The domain of domains

Robert Schmidt
schmidt@agpw

Abstract

A Domain is a scale that can be used to answer some question. Examples of Domains include Longitude, the color scale, and distance. Domains are perhaps the most fundamental element of all, knowledge. This paper dissects eight lists of values that meet the generally accepted definition of Domain. The goal is to find useful distinctions between the eight that can lead to smarter DTDs, better validation, and more capable automated data processing. This paper challenges the reader to find attributes (AKA dimensions) on which to contrast the eight examples. There are many attributes that can be used to describe Domains, but not all attributes apply to all Domains. A table is devised showing which attributes apply to which Domains. Domains are classified based on the kinds of Attributes each has. Those Domains that can be described by the same Attributes are placed in the same class (or sub-class).

Keywords: Knowledge Representation; Modeling

Robert Schmidt

Bob Schmidt began his consulting career in 1982 with the only recently devalued firm of Arthur Andersen. He stayed with the big "n" accounting firms until he left his position as "Master Analyst" at Ernst & Young in 1990 to pursue a career teaching data modeling.

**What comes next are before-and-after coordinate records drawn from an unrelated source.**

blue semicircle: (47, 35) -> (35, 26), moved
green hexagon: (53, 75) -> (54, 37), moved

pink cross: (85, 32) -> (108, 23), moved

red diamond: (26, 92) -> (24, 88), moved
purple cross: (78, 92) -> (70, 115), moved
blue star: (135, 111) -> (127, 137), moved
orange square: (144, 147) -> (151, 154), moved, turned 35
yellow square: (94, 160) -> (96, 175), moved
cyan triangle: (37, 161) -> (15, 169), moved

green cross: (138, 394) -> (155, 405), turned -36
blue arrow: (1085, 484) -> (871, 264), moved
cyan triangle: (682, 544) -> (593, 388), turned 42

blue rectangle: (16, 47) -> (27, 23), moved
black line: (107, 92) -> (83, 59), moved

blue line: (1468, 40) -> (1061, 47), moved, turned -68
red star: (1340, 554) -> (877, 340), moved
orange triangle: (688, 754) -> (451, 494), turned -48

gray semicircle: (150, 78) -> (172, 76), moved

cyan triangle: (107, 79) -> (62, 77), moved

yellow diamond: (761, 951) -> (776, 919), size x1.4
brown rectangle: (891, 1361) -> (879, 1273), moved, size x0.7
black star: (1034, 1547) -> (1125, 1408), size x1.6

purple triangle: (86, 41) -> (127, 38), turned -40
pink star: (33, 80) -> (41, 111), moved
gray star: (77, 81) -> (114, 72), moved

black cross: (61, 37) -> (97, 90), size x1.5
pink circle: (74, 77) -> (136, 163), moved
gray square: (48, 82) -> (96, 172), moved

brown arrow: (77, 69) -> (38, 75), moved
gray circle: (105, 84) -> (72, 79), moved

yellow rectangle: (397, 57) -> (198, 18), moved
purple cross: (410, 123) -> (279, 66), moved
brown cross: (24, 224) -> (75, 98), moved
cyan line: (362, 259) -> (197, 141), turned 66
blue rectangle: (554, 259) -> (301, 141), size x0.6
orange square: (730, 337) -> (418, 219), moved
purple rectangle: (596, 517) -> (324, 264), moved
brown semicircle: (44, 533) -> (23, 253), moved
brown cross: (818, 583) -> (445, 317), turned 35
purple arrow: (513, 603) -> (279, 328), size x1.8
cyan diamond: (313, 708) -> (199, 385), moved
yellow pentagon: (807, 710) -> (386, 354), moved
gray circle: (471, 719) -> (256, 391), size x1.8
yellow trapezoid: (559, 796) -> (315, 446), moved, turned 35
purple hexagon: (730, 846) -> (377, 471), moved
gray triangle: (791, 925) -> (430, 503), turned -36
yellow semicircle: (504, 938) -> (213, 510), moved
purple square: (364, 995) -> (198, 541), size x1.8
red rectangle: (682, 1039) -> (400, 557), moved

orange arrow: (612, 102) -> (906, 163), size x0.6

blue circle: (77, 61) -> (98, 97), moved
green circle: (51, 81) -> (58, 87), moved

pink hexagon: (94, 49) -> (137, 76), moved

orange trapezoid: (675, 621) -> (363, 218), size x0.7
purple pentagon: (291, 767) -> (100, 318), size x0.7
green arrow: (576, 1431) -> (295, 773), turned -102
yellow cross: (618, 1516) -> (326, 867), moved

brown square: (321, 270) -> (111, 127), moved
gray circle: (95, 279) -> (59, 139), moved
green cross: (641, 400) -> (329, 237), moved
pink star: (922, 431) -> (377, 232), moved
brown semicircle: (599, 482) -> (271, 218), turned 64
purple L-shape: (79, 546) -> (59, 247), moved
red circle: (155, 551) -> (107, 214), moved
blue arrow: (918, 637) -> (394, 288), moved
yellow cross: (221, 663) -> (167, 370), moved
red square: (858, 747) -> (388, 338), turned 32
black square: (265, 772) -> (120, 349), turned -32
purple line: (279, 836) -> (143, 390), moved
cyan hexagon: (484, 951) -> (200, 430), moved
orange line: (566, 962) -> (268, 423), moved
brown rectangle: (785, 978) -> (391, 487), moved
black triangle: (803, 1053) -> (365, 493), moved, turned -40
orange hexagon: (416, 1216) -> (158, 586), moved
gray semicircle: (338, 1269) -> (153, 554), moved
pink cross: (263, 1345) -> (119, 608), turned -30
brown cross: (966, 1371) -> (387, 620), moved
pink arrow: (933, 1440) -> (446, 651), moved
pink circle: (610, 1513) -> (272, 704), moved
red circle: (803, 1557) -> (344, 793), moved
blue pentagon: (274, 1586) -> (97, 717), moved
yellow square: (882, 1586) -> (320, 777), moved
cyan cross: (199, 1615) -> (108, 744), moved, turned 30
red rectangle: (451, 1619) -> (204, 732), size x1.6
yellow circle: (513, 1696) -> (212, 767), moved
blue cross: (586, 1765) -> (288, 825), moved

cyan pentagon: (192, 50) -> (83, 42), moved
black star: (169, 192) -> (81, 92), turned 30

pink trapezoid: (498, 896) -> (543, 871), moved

He wrote the critically acclaimed InfoStructor and Data Modeling for Information Professionals. Amazon readers rank the works as five and 4.5 stars respectively. InfoStructor was also sold under the Sybase and IBM brands. He left teaching to liquidate his father's businesses in 1997. The liquidation was very successful, leaving Bob free to pursue his own entrepreneurial desires. In 1998, he returned to information systems work and is currently developing e-commerce businesses.

The domain of domains

Robert Schmidt [agpw, inc.]

Extreme Markup Languages 2002® (Montréal, Québec)

Copyright © 2002 Robert Schmidt. Reproduced with permission.

Prolog

To invent a language such as XML is to take on a serious responsibility. I don’t like to exaggerate -— turning a new tomato plant loose on our beautiful planet is more audacious. Still, turning a new language loose in our Dilbertian environment may have unforeseen consequences. Natural languages, such as English or French, have evolved over centuries to provide a large number tenses, clauses, and other devices to express most of what we want to say. XML will be used by thousands of us for thousands of hours to describe the transactions, policies, and other aspects of our enterprises. So, I know we are all working to understand and develop XML so that it can be the language we need for our enterprises.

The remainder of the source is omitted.